[Records to use]
☆ ☆ ☆

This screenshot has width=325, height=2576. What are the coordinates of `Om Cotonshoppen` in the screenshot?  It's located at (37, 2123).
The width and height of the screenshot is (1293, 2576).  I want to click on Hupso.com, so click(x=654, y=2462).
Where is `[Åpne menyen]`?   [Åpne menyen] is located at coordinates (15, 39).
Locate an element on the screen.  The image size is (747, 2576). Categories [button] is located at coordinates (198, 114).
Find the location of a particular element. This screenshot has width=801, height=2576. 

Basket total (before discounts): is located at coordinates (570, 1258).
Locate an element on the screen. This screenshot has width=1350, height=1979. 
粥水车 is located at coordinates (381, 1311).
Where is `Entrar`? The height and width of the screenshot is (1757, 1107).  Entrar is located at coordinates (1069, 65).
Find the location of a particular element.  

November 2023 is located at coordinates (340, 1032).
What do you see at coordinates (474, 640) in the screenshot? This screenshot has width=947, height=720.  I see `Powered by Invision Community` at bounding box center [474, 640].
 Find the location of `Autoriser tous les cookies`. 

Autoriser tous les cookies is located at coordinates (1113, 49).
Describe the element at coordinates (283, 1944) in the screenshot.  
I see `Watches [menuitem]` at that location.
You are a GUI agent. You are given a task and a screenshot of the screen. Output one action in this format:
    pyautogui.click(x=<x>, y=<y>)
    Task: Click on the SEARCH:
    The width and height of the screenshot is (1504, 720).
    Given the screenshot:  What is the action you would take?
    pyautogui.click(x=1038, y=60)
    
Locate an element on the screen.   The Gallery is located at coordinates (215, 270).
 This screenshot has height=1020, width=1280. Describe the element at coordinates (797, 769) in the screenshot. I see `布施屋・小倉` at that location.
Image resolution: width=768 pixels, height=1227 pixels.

☆ ☆ ☆

[Directions]
Reproduce the material in full, with no word added or dropped.

[Solved exercise]
This screenshot has width=325, height=2576. What are the coordinates of `Om Cotonshoppen` in the screenshot?  It's located at (37, 2123).
The width and height of the screenshot is (1293, 2576).  I want to click on Hupso.com, so click(x=654, y=2462).
Where is `[Åpne menyen]`?   [Åpne menyen] is located at coordinates (15, 39).
Locate an element on the screen.  The image size is (747, 2576). Categories [button] is located at coordinates (198, 114).
Find the location of a particular element. This screenshot has width=801, height=2576. 

Basket total (before discounts): is located at coordinates (570, 1258).
Locate an element on the screen. This screenshot has width=1350, height=1979. 
粥水车 is located at coordinates (381, 1311).
Where is `Entrar`? The height and width of the screenshot is (1757, 1107).  Entrar is located at coordinates (1069, 65).
Find the location of a particular element.  

November 2023 is located at coordinates (340, 1032).
What do you see at coordinates (474, 640) in the screenshot? This screenshot has width=947, height=720.  I see `Powered by Invision Community` at bounding box center [474, 640].
 Find the location of `Autoriser tous les cookies`. 

Autoriser tous les cookies is located at coordinates (1113, 49).
Describe the element at coordinates (283, 1944) in the screenshot.  
I see `Watches [menuitem]` at that location.
You are a GUI agent. You are given a task and a screenshot of the screen. Output one action in this format:
    pyautogui.click(x=<x>, y=<y>)
    Task: Click on the SEARCH:
    The width and height of the screenshot is (1504, 720).
    Given the screenshot:  What is the action you would take?
    pyautogui.click(x=1038, y=60)
    
Locate an element on the screen.   The Gallery is located at coordinates (215, 270).
 This screenshot has height=1020, width=1280. Describe the element at coordinates (797, 769) in the screenshot. I see `布施屋・小倉` at that location.
Image resolution: width=768 pixels, height=1227 pixels.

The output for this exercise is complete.